I was just watching video interviews of high school students. They were reflecting on their experiences watching video testimonies of survivors from the Holocaust.

One articulate young woman said this:

“I could read a transcript of what they said quite easily, there is a lot of text out there, but it is sort of like in their smiles or the twitch of their eye, or their facial express, their posture, that tells me more about their story than the story itself, and I think that it is important to take advantage of the technology we have in order to capture that in people. … I feel so much closer to them in that sense that, and it’s also something that I’ll forget less easily, honestly. Because like at school there is so much pounded into us every day it’s a miracle I can tie my shoes, but, like, I think I’m going to remember what they said.

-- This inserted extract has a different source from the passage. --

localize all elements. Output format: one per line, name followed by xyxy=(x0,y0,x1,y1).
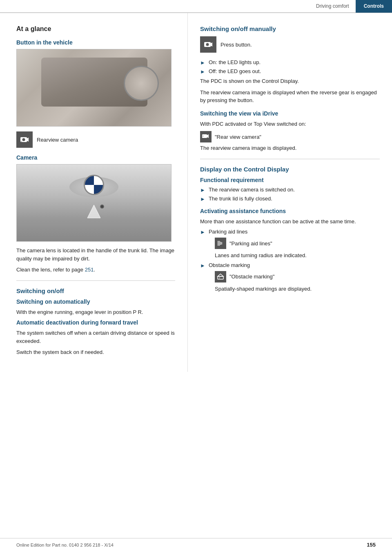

And what else can you ask of a student than to take a hold of what they are being taught? ”
Another teen said this:
“In a book, like, it’s just a story. You can learn about it, and learn all the details about it, but it never really seems like it actually happened, like this couldn’t have actually happened to people. But when the people are sitting there, looking at you, telling you their story face to face, it’s so much  more interesting and engaging. And you just feel more connected to it. And I just feel like I learned more that way than I ever could have reading, like memoirs or in a textbook or anything like that.”
I typed up what these two young women said, and then I wished I could share their actual video interviews with you. You know? I would explain why their videos are so much better than my transcripts, except I think they both already did that for me.